Proposed surgery would be disaster
In response to the Beaconsfield Advertiser front page story ‘Surgery fears over Hall Barn proposal’, January 8 edition. WELL done with your article on this in this week’s Advertiser.
This is probably the most major development in the heart of Beaconsfield Old Town for 20 years and it should be of a standard to enhance the architectural heritage of this conservation area rather than cause detriment to it as, unfortunately, this application does.
I strongly object to this poor quality application.

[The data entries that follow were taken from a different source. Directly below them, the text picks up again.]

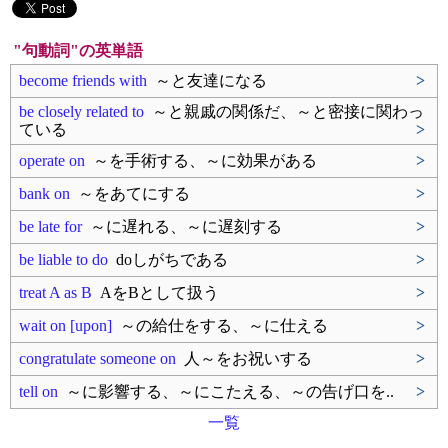
"句動詞"の英単語
become friends with
～と友達になる
>
be closely related to
～と親戚の関係だ、～と密接に関わっ
ている
>
operate on
～を手術する、～に効果がある
>
bank on
～をあてにする
>
be late for
～に遅れる、～に遅刻する
>
be liable to do
doしがちである
>
treat A as B
AをBとして扱う
>
wait on [upon]
～の給仕をする、～に仕える
>
congratulate someone on
人～をお祝いする
>
tell on
～に影響する、～にこたえる、～の告げ口を..
>
一覧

The design is out of keeping with the locality, harms residents and public amenities and changes the nature, detrimentally, of this neighbourhood, which is in a conservation area.
The application also demolishes parts of grade II listed buildings, and urbanises a green and quiet space.
As a Beaconsfield resident, my enjoyment of the locality will be severely impaired, as will those of neighbouring residents, the public and tourists, especially those in Malthouse Square and those using the public lane to the east which has been in public use for many decades.
The proposed development is clearly out of keeping with the locality, and will greatly exacerbate the current, notorious, parking problems and will create a traffic hazard for users of Hall Barn Medical Centre, especially the disabled, aged and mums with children.
It is clear the application proposes a design and form completely out of keeping with the locality in a conservation area and the design, layout and proposed usage will cause major loss of amenities to the residents, neighbourhood, street scene and public, including that of a public lane to the east.
It also exacerbates a notorious local parking and traffic problem significantly.
There is complete uncertainty around pollution of the site, which is not explained and is potentially an existing hazard to the residents and public, including any children that may enter the site now and also the workers and residents of the proposed development.
The failure to provide an Access Statement explaining these critical issues in straightforward terms exacerbates the uncertainty, avoids public scrutiny, and precludes approval.
For these reasons the application should be refused.